Não tenho por objetivo fazer uma análise legal de pontos técnicos que culminaram no impeachment, pois, mesmo sendo advogado, tal reflexão não me apetece e já foi feita por muitos outros entendidos e em muitos outros momentos. Aliás, opiniões não faltam, existe praticamente uma barraca de feira com ofertas de análises políticas, a torto e a direito, com posicionamentos que agradam às mais variadas vertentes.

Me proponho a refletir sobre o que é a manipulação, no sentido etimológico da questão e o quanto isso me despertou de um sono profundo. A manipulação na interpretação mais aberta da palavra se constitui em um ato, onde determinado indivíduo trata uma pessoa como se fosse um objeto, a fim de dominá-lo com facilidade.

Este tratamento é como uma redução ilegítima de uma pessoa a um objeto, com um interesse quase sádico.

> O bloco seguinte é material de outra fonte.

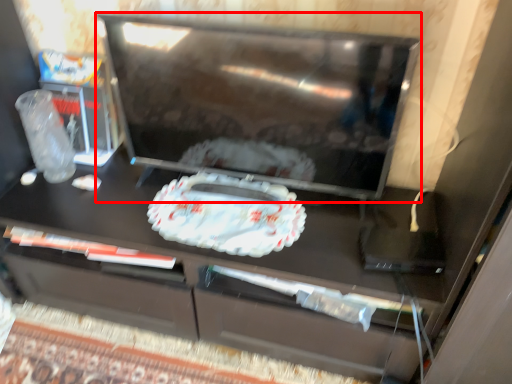 Question: From the image's perspective, where is appliance (annotated by the red box) located relative to food?

Choices:
 (A) above
 (B) below

Answer: (A) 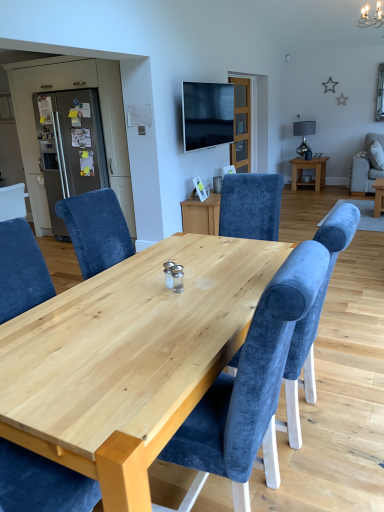 Locate an element on the screen. blank space above natural wood table at center (from a real-world perspective) is located at coordinates (160, 304). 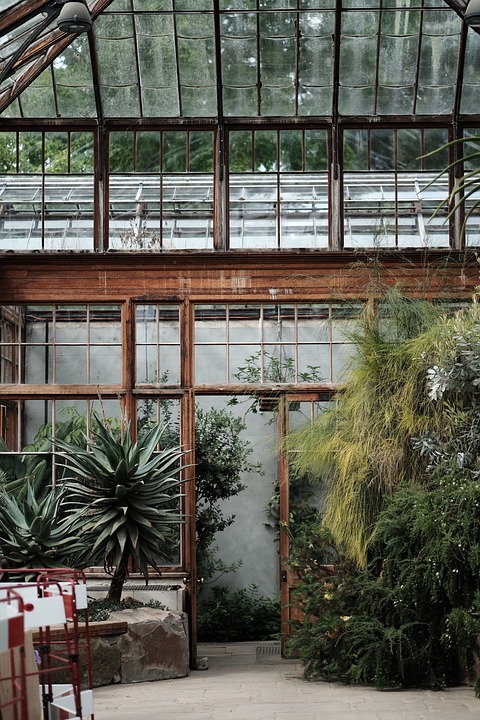 The height and width of the screenshot is (720, 480). In order to click on open door in this screenshot , I will do `click(192, 531)`, `click(193, 603)`. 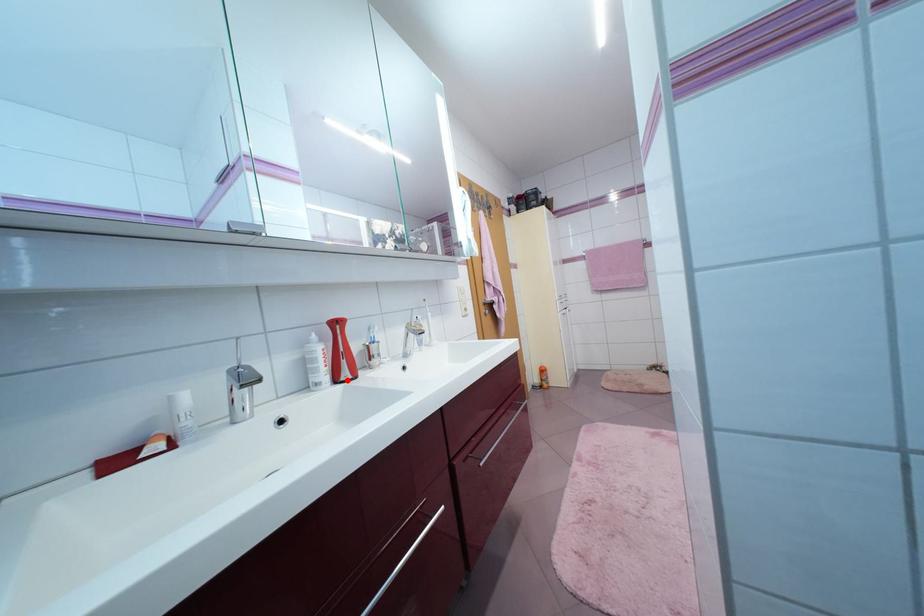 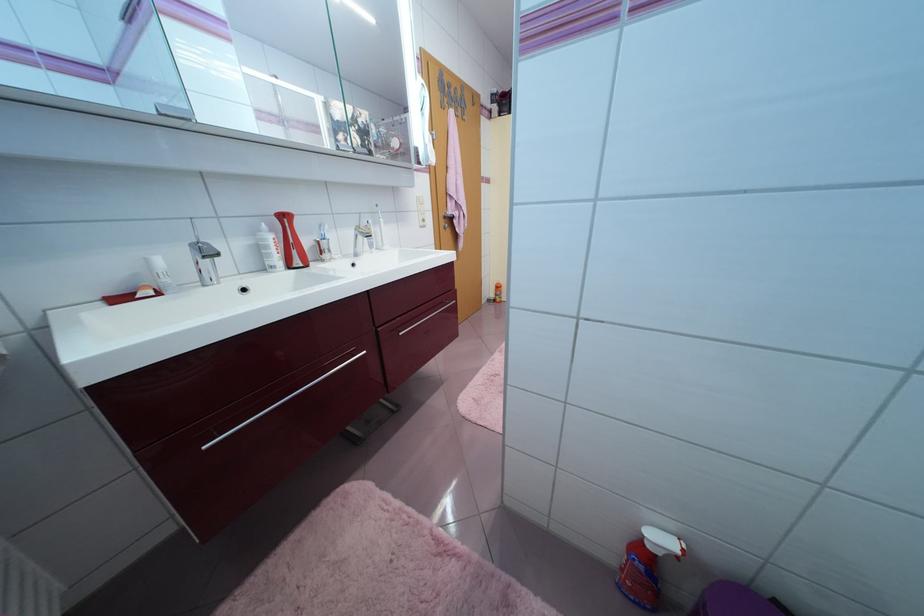 Find the pixel in the second image that matches the highlighted location in the first image.

(299, 267) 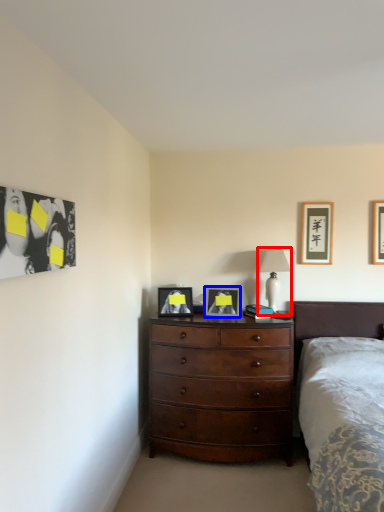 Question: Among these objects, which one is nearest to the camera, lamp (highlighted by a red box) or picture frame (highlighted by a blue box)?

Choices:
 (A) lamp
 (B) picture frame

Answer: (B) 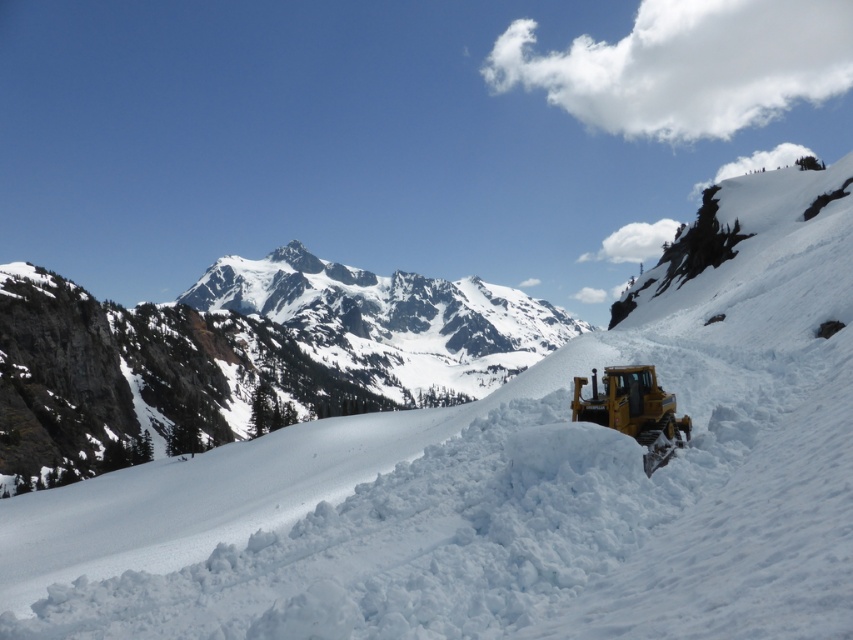 You are standing at the base of the snowy rocky mountain at center and want to reach the summit. The snowplow in the foreground is 10 feet wide. If you were to place the snowplow at the base of the mountain, would it block the entire view of the mountain from your current position?

The snowy rocky mountain at center is 417.21 feet away from the viewer. The snowplow is only 10 feet wide, so placing it at the base would not block the entire view of the mountain since the distance is much greater than the width of the snowplow. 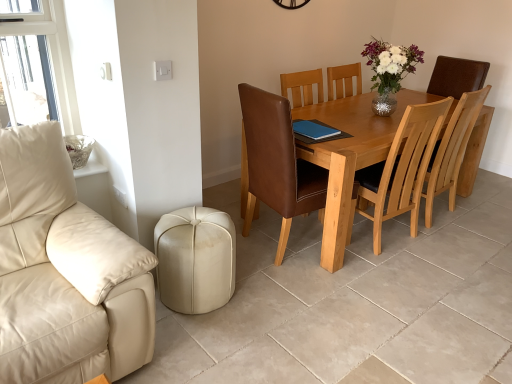 Question: From the image's perspective, relative to shiny silver vase at upper center, is beige leather ottoman at lower left above or below?

Choices:
 (A) above
 (B) below

Answer: (B)

Question: Is point (176, 246) closer or farther from the camera than point (382, 87)?

Choices:
 (A) farther
 (B) closer

Answer: (B)

Question: Which object is the farthest from the brown leather chair at center, the 2th chair positioned from the right?

Choices:
 (A) light brown wooden table at center
 (B) shiny silver vase at upper center
 (C) blue leather pad at center
 (D) beige leather ottoman at lower left
 (E) light brown wood chair at center, acting as the 1th chair starting from the right

Answer: (E)

Question: Which of these objects is positioned farthest from the blue leather pad at center?

Choices:
 (A) light brown wooden table at center
 (B) beige leather ottoman at lower left
 (C) shiny silver vase at upper center
 (D) brown leather chair at center, the first chair positioned from the left
 (E) light brown wood chair at center, acting as the 1th chair starting from the right

Answer: (E) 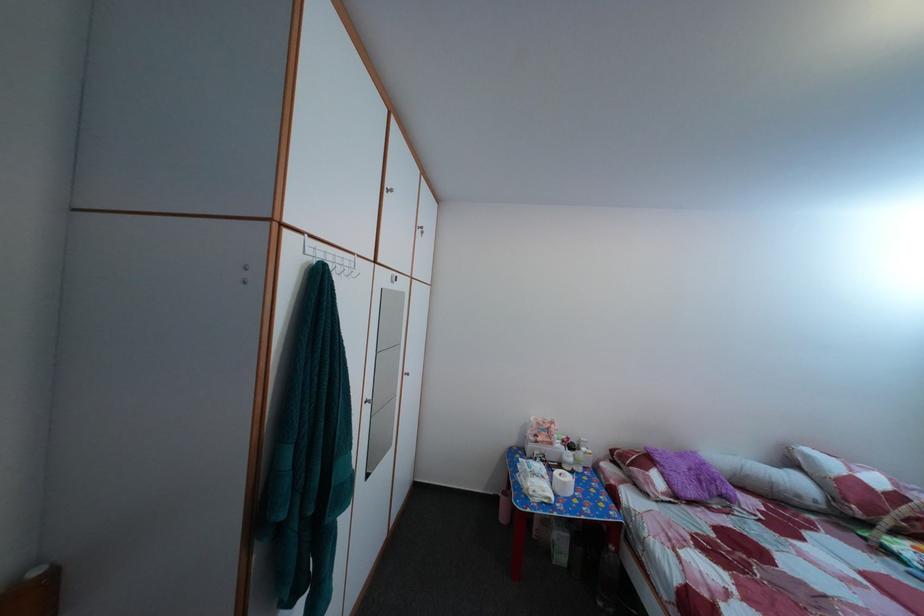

Não sou um fiel incauto do antigo governo, nunca fui totalmente identificado com suas visões de mundo, nem pretendo levantar uma bandeira de defesa de uma presidente que já caiu, mas pretendo refletir sobre o instrumento da manipulação.

Eu, como muitos outros brasileiros que conheço, fui tomado por uma sanha de guerrilha, de combater a injustiça, a corrupção, de promover o crescimento de um país que já estava estagnado e acreditei nos crimes de responsabilidade que pareciam existir.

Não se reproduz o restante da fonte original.